**Task objective**
With the images set aside, retype every record below character for character.

**Data**
^^^^
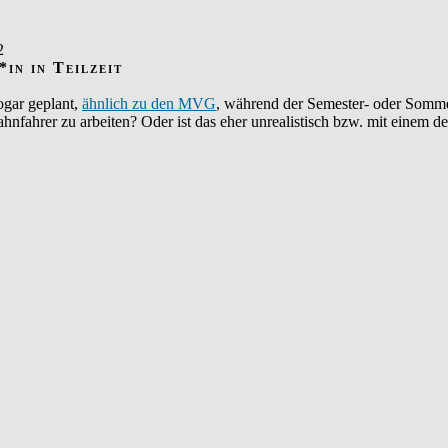
2
in in Teilzeit
sogar geplant,
ähnlich zu den MVG
, während der Semester- oder Somme
ahnfahrer zu arbeiten? Oder ist das eher unrealistisch bzw. mit einem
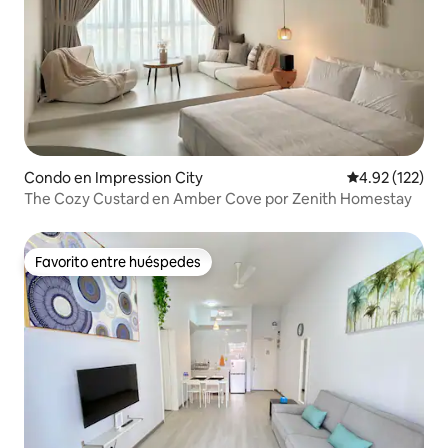
Condo en Impression City
Calificación p
4.92 (122)
The Cozy Custard en Amber Cove por Zenith Homestay
Favorito entre huéspedes
Favorito entre huéspedes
^^^^
**Completed exercise**
2
in in Teilzeit
sogar geplant,
ähnlich zu den MVG
, während der Semester- oder Somme
ahnfahrer zu arbeiten? Oder ist das eher unrealistisch bzw. mit einem
Condo en Impression City
Calificación p
4.92 (122)
The Cozy Custard en Amber Cove por Zenith Homestay
Favorito entre huéspedes
Favorito entre huéspedes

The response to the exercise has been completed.